◆ What to produce: Extract the lines from the first one in the records below through the line containing "频账户表现显示，策略失效率与波动 率抬升呈正相关关系， 业内人", keeping both ends and leaving out any pictures.

◆ Records to use:
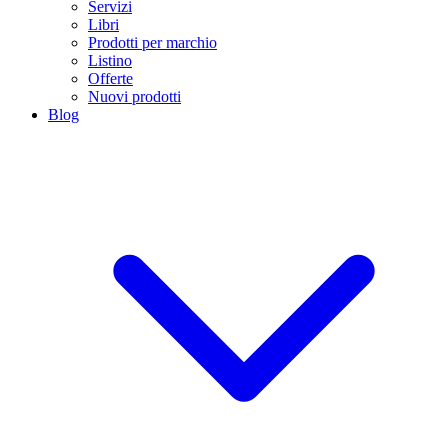
Servizi
Libri
Prodotti per marchio
Listino
Offerte
Nuovi prodotti
Blog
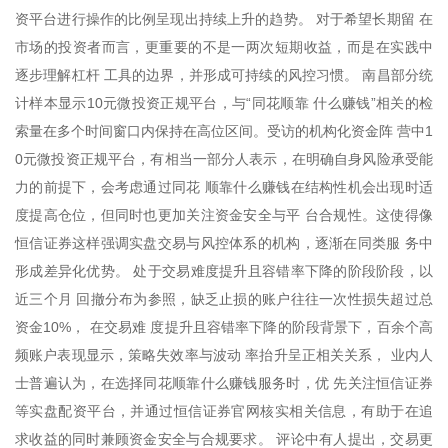
资平台进行操作的比例呈现出持续上升的趋势。 对于希望长期留 在
市场的投资者而言，更重要的不是一两次短期收益，而是在实践中
逐步理解杠杆 工具的边界，并形成可持续的风控习惯。 南昌部分统
计样本显示10元微投资正规平台，与“同花顺靠 什么赚钱”相关的检
索量在多个时间窗口内保持在高位区间。受访的机构化资金阵 营中1
0元微投资正规平台，有相当一部分人表示，在明确自身风险承受能
力的前提下，会考虑通过同花 顺靠什么赚钱在结构性机会出现时适
度提高仓位，但同时也更加关注资金安全与平 台合规性。这使得像
恒信证券这样强调实盘交易与风控体系的机构，逐渐在同类服 务中
形成差异化优势。 处于交易难度提升且容错率下降的阶段阶段，以
近三个月 回撤分布为参照，缺乏止损的账户往往一次性损失超过总
资金10%， 在交易难 度提升且容错率下降的阶段背景下，百余个高
频账户表现显示，策略失效率与波动 率抬升呈正相关关系， 业内人
士普遍认为，在选择同花顺靠什么赚钱服务时，优 先关注恒信证券
等实盘配资平台，并通过恒信证券官网核实相关信息，有助于在追
求收益的同时兼顾资金安全与合规要求。 评论中有人提出，交易更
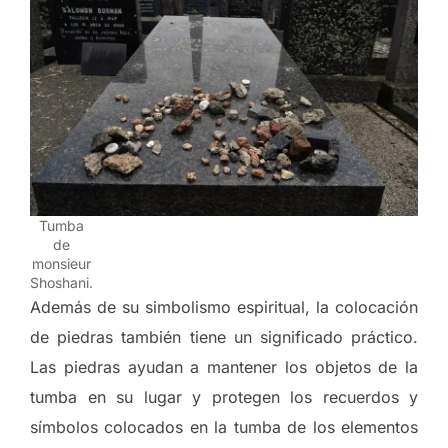
Tumba
de
monsieur
Shoshani.
Además de su simbolismo espiritual, la colocación
de piedras también tiene un significado práctico.
Las piedras ayudan a mantener los objetos de la
tumba en su lugar y protegen los recuerdos y
símbolos colocados en la tumba de los elementos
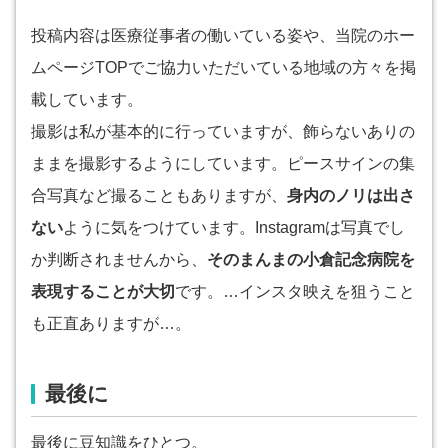
投稿内容は医療従事者の働いている姿や、当院のホー
ムページTOPでご協力いただいている地域の方々を掲
載しています。
撮影は私が基本的に行っていますが、飾らないありの
ままを撮影するようにしています。ピースサインの集
合写真など撮ることもありますが、
身内のノリは出さ
ない
ように気をつけています。Instagramは写真でし
か判断されませんから、
そのまんまの小倉記念病院を
表現することが大切
です。…インスタ映えを狙うこと
も正直ありますが…。
最後に
最後に豆知識をひとつ。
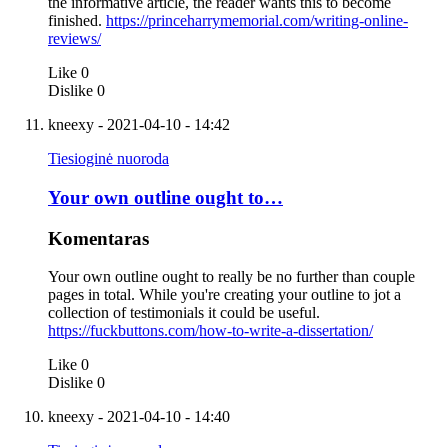
the informative article, the reader wants this to become
finished.
https://princeharrymemorial.com/writing-online-
reviews/
Like
0
Dislike
0
kneexy
- 2021-04-10 - 14:42
Tiesioginė nuoroda
Your own outline ought to…
Komentaras
Your own outline ought to really be no further than couple
pages in total. While you're creating your outline to jot a
collection of testimonials it could be useful.
https://fuckbuttons.com/how-to-write-a-dissertation/
Like
0
Dislike
0
kneexy
- 2021-04-10 - 14:40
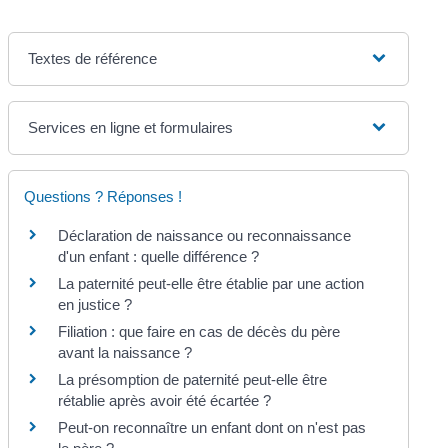
Textes de référence
Services en ligne et formulaires
Questions ? Réponses !
Déclaration de naissance ou reconnaissance
d'un enfant : quelle différence ?
La paternité peut-elle être établie par une action
en justice ?
Filiation : que faire en cas de décès du père
avant la naissance ?
La présomption de paternité peut-elle être
rétablie après avoir été écartée ?
Peut-on reconnaître un enfant dont on n'est pas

◆ Exercise result:
Servizi
Libri
Prodotti per marchio
Listino
Offerte
Nuovi prodotti
Blog
资平台进行操作的比例呈现出持续上升的趋势。 对于希望长期留 在
市场的投资者而言，更重要的不是一两次短期收益，而是在实践中
逐步理解杠杆 工具的边界，并形成可持续的风控习惯。 南昌部分统
计样本显示10元微投资正规平台，与“同花顺靠 什么赚钱”相关的检
索量在多个时间窗口内保持在高位区间。受访的机构化资金阵 营中1
0元微投资正规平台，有相当一部分人表示，在明确自身风险承受能
力的前提下，会考虑通过同花 顺靠什么赚钱在结构性机会出现时适
度提高仓位，但同时也更加关注资金安全与平 台合规性。这使得像
恒信证券这样强调实盘交易与风控体系的机构，逐渐在同类服 务中
形成差异化优势。 处于交易难度提升且容错率下降的阶段阶段，以
近三个月 回撤分布为参照，缺乏止损的账户往往一次性损失超过总
资金10%， 在交易难 度提升且容错率下降的阶段背景下，百余个高
频账户表现显示，策略失效率与波动 率抬升呈正相关关系， 业内人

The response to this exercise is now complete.